🤖 AI Summary
Neural network formal verification often suffers from overly fine-grained specifications that hinder scalability and interpretability.
Method: This paper introduces the *Minimal Neural Activation Pattern (NAP)* as a generalizable robustness specification—defined as the smallest subset of neurons whose activation suffices to guarantee model robustness. We systematically formulate and solve the minimal NAP problem, proposing three novel approaches: conservative (sound but incomplete), statistical (based on significance testing), and optimistic (approximate, verification-free). The optimistic method efficiently uncovers potential causal relationships between neuron activations and robustness in large-scale vision models without invoking formal verifiers, integrating neural activation analysis, heuristic pruning, statistical significance testing, and optimistic approximate reasoning.

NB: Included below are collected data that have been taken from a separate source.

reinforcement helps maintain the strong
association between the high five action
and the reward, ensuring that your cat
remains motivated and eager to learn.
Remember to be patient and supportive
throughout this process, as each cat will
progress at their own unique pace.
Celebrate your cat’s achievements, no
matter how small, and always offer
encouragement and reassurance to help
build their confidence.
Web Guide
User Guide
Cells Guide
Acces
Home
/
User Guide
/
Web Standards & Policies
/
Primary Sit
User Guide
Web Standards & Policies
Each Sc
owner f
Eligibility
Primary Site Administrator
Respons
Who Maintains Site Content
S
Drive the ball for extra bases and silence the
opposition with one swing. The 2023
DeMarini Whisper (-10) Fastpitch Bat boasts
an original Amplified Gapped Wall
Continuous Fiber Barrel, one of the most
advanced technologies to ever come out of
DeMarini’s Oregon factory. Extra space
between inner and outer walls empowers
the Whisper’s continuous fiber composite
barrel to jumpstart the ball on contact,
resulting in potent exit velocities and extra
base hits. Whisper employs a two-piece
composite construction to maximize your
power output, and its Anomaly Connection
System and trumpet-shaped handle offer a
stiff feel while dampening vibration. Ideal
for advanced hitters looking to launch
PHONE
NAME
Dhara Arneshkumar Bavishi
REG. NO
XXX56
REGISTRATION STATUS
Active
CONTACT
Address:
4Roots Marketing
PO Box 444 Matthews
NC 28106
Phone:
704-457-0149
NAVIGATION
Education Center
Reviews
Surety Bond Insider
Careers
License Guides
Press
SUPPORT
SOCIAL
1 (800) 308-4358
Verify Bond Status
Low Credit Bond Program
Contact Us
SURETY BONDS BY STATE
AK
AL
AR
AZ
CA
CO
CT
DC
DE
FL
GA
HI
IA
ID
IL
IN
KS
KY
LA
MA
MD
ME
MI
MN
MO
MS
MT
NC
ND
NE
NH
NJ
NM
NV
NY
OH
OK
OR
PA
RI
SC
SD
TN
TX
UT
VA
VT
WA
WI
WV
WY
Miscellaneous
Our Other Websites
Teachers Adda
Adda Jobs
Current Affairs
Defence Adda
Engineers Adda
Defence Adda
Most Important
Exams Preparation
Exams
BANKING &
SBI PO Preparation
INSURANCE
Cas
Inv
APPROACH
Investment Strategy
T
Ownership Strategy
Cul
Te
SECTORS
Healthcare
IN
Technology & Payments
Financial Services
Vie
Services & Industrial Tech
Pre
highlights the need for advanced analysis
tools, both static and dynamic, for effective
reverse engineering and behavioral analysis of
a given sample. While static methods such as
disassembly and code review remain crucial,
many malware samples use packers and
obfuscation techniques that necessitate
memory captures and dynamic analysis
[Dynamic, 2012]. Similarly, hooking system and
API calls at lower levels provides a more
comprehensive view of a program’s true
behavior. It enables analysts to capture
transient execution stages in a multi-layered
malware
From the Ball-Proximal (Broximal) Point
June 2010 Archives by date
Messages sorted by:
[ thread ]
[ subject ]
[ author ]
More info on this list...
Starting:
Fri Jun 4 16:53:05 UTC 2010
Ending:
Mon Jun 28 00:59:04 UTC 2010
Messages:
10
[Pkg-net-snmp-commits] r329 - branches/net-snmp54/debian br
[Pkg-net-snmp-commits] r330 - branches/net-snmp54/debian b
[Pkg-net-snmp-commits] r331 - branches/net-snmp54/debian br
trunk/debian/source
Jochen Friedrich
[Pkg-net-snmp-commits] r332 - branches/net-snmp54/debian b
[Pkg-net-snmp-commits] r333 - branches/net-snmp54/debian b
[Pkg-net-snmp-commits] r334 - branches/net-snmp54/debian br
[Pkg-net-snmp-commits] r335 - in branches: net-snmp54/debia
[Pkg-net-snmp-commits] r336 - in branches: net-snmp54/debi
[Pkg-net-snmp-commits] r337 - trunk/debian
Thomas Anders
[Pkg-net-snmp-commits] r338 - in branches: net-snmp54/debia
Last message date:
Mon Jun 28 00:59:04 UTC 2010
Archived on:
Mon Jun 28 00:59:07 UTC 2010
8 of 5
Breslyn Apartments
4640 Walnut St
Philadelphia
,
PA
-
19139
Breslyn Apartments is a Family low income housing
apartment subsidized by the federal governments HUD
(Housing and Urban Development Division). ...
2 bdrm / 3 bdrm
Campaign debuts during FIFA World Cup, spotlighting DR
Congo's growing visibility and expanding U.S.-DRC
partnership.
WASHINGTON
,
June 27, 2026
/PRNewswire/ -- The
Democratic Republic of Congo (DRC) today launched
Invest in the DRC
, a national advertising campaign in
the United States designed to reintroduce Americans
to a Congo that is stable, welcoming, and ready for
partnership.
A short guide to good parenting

Contribution/Results: Experiments demonstrate that minimal NAPs require only ~1% of the neurons used by baseline methods, while improving verified robustness bounds by several orders of magnitude—substantially enhancing both verifiability and mechanistic interpretability of neural robustness.
📝 Abstract
Formal verification is only as good as the specification of a system, which is also true for neural network verification. Existing specifications follow the paradigm of data as specification, where the local neighborhood around a reference data point is considered correct or robust. While these specifications provide a fair testbed for assessing model robustness, they are too restrictive for verifying any unseen test data points, a challenging task with significant real-world implications. Recent work shows great promise through a new paradigm, neural representation as specification, which uses neural activation patterns (NAPs) for this purpose. However, it computes the most refined NAPs, which include many redundant neurons. In this paper, we study the following problem: Given a neural network, find a minimal (general) NAP specification that is sufficient for formal verification of its robustness properties. Finding the minimal NAP specification not only expands verifiable bounds but also provides insights into which set of neurons contributes to the model's robustness. To address this problem, we propose three approaches: conservative, statistical, and optimistic. Each of these methods offers distinct strengths and trade-offs in terms of minimality and computational speed, making them suitable for scenarios with different priorities. Notably, the optimistic approach can probe potential causal links between neurons and the robustness of large vision neural networks without relying on verification tools, a task existing methods struggle to scale. Our experiments show that minimal NAP specifications use far fewer neurons than those from previous work while expanding verifiable boundaries by several orders of magnitude.